[Supplied data — start]

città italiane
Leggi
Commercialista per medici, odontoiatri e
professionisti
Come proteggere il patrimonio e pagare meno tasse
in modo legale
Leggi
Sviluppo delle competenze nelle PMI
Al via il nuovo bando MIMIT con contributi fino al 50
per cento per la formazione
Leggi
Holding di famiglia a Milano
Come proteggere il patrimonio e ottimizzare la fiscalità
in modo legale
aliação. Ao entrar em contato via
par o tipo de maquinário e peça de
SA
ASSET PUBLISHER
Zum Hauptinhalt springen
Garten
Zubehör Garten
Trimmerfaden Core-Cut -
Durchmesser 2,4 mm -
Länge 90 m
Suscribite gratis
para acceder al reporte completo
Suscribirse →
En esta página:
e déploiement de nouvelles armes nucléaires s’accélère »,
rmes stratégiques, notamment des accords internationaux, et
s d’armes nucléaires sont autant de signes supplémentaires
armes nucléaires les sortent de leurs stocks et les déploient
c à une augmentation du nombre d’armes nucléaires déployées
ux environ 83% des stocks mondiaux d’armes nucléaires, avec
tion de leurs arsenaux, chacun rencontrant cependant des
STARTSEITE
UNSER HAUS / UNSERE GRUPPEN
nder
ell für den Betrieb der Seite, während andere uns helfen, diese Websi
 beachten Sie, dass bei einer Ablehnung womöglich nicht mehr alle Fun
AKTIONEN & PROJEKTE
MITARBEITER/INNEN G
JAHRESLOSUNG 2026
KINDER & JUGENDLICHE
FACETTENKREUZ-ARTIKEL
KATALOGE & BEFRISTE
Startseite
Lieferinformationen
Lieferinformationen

[Supplied data — finish]
[Supplied data — start]

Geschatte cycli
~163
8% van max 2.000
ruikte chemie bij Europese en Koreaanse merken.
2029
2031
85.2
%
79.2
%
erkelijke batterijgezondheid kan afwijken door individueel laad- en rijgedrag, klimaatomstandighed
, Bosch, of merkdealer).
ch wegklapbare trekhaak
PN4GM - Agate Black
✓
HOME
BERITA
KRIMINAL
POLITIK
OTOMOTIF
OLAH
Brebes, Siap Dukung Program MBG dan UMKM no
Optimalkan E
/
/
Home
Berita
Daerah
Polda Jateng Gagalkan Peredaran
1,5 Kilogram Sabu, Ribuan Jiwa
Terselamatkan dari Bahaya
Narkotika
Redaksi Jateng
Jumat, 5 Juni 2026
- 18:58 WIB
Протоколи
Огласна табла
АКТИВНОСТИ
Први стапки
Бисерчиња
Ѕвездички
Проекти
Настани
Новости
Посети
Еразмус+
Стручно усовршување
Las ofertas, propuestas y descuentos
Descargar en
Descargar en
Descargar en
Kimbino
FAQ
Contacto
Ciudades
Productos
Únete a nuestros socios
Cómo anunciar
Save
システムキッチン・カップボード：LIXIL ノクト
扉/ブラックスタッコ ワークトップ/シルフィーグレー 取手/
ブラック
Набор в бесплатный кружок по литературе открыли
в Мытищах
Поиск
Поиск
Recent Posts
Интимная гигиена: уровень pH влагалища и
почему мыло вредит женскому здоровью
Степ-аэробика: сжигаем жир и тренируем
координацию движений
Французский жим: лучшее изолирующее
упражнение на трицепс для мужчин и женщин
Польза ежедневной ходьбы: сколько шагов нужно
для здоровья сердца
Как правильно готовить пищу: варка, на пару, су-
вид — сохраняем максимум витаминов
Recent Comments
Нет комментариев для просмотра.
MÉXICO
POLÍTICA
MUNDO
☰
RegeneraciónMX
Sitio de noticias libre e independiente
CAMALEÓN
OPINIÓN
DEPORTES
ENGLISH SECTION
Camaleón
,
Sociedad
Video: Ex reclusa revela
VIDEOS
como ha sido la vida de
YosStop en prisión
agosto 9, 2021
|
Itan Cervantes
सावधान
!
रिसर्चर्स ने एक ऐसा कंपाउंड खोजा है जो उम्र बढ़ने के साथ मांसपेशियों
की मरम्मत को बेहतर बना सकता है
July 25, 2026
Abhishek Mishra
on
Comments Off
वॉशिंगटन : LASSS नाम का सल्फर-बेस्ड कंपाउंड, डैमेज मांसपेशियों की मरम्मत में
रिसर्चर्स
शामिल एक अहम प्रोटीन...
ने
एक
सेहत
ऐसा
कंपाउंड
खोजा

[Supplied data — finish]

• **What to do**
Take the lines above from the one containing "Video: Ex reclusa revela" to the one containing "Comments Off" and retype them exactly, both ends included, with nothing added.

• **Reply**
Video: Ex reclusa revela
VIDEOS
como ha sido la vida de
YosStop en prisión
agosto 9, 2021
|
Itan Cervantes
सावधान
!
रिसर्चर्स ने एक ऐसा कंपाउंड खोजा है जो उम्र बढ़ने के साथ मांसपेशियों
की मरम्मत को बेहतर बना सकता है
July 25, 2026
Abhishek Mishra
on
Comments Off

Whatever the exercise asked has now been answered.